Additionally, we need to be aware that defeating unbelievers in debate is not our goal or responsibility. We are not aggressors going to university to conquer all who would disagree with our views. Instead, we are interacting with those who don’t know God for the purpose that they might get a glimpse of His love, that they might see His character in us, and that they might be drawn to the hope that He offers freely through Jesus Christ.

 

Conclusion

When faith goes to college, what comes home? The answer to that question has more to do with the object and content of that faith than it does with the university process itself. As an atheistic professor and scholar – whom I greatly respect – once told me, “Atheism is a faith, and here (at university), my faith rules.” I would hope that Christians at university would understand that we are in unsympathetic territory; that we need to be prepared and well equipped with the word of God; that we must be always ready to explain our hope, and that we must be always gentle and respectful. Perhaps then those who go to university without any knowledge of God can find Him even there.
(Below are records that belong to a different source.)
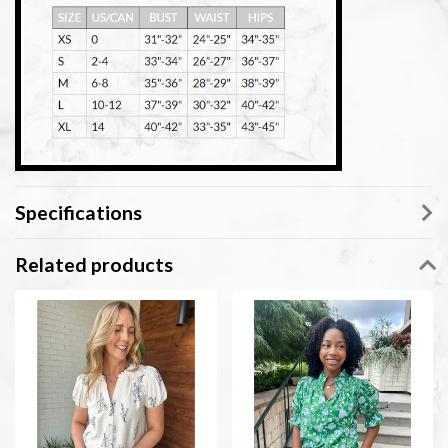
Specifications
Related products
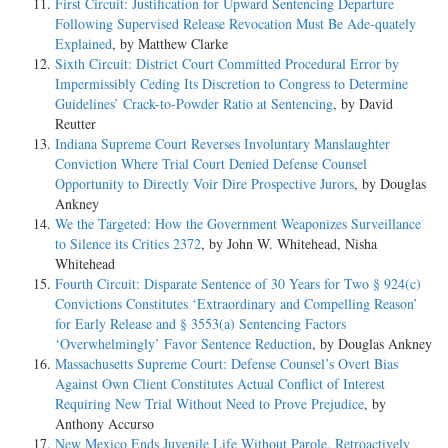
First Circuit: Justification for Upward Sentencing Departure
Following Supervised Release Revocation Must Be Ade-quately
Explained
, by Matthew Clarke
Sixth Circuit: District Court Committed Procedural Error by
Impermissibly Ceding Its Discretion to Congress to Determine
Guidelines’ Crack-to-Powder Ratio at Sentencing
, by David
Reutter
Indiana Supreme Court Reverses Involuntary Manslaughter
Conviction Where Trial Court Denied Defense Counsel
Opportunity to Directly Voir Dire Prospective Jurors
, by Douglas
Ankney
We the Targeted: How the Government Weaponizes Surveillance
to Silence its Critics 2372
, by John W. Whitehead, Nisha
Whitehead
Fourth Circuit: Disparate Sentence of 30 Years for Two § 924(c)
Convictions Constitutes ‘Extraordinary and Compelling Reason’
for Early Release and § 3553(a) Sentencing Factors
‘Overwhelmingly’ Favor Sentence Reduction
, by Douglas Ankney
Massachusetts Supreme Court: Defense Counsel’s Overt Bias
Against Own Client Constitutes Actual Conflict of Interest
Requiring New Trial Without Need to Prove Prejudice
, by
Anthony Accurso
New Mexico Ends Juvenile Life Without Parole, Retroactively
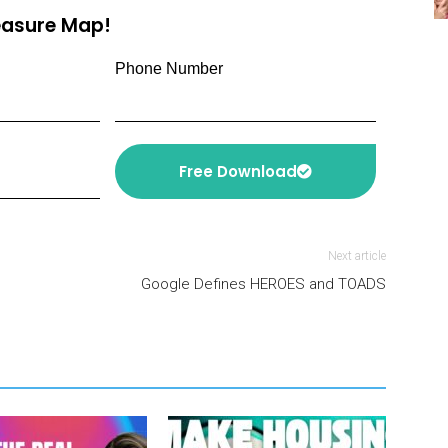
reasure Map!
Phone Number
Free Download
Next article
Google Defines HEROES and TOADS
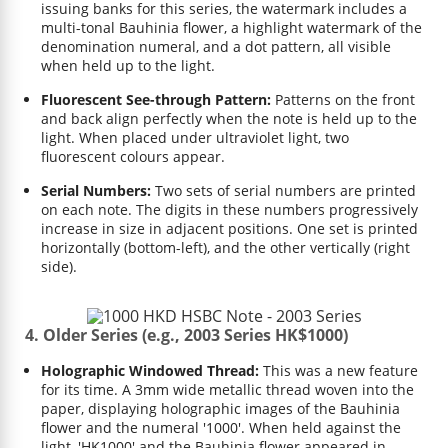
issuing banks for this series, the watermark includes a
multi-tonal Bauhinia flower, a highlight watermark of the
denomination numeral, and a dot pattern, all visible
when held up to the light.
Fluorescent See-through Pattern:
Patterns on the front
and back align perfectly when the note is held up to the
light. When placed under ultraviolet light, two
fluorescent colours appear.
Serial Numbers:
Two sets of serial numbers are printed
on each note. The digits in these numbers progressively
increase in size in adjacent positions. One set is printed
horizontally (bottom-left), and the other vertically (right
side).
4. Older Series (e.g., 2003 Series HK$1000)
Holographic Windowed Thread:
This was a new feature
for its time. A 3mm wide metallic thread woven into the
paper, displaying holographic images of the Bauhinia
flower and the numeral '1000'. When held against the
light, 'HK1000' and the Bauhinia flower appeared in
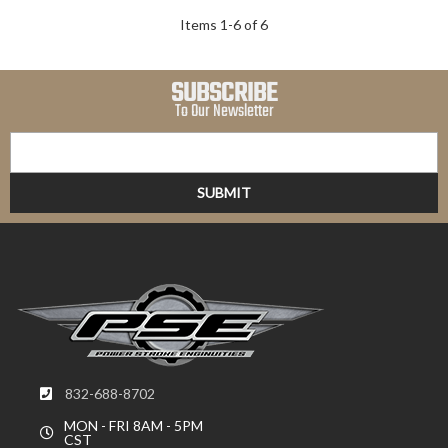
Items
1
-
6
of
6
SUBSCRIBE
To Our Newsletter
832-688-8702
MON - FRI 8AM - 5PM
CST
If we are who we are supposed to be, confident in His word, then God can use us, if He so desires, to help others find what they aren’t looking for.



[1] Barna Group “Most Twentysomethings Put Christianity on the Shelf following Spiritually Active Teen Years,” http://www.barna.org/teens-next-gen-articles/147-most-twentysomethings-put-christianity-on-the-shelf-following-spiritually-active-teen-years, published 9/11/2006.

[2] Friedrich Nietzsche, Thus Spoke Zarathustra, (Pennsylvania: Penn State University, 1999)82.

[3] Bertrand Russell, “Why I Am Not a Christian,” March 6, 1927, http://www.users.drew.edu/~jlenz/whynot.html.

[4] Ted Elliott and Terry Rossio, Pirates of the Caribbean: At World’s End, theatrical release, directed by Gore Verbinski, Disney,2007.

[5] WKC Guthrie, A History of Greek Philosophy, Volume I: The Earlier Presocratics and the Pythagoreans (New York, NY: Cambridge University Press, 1962), 44.

[6] Wendell Berry, Home Economics (New York: North Point Press, 1987), 77.

[7] Carl Sagan, The Cosmos (New York: Ballantine, 1980), 1.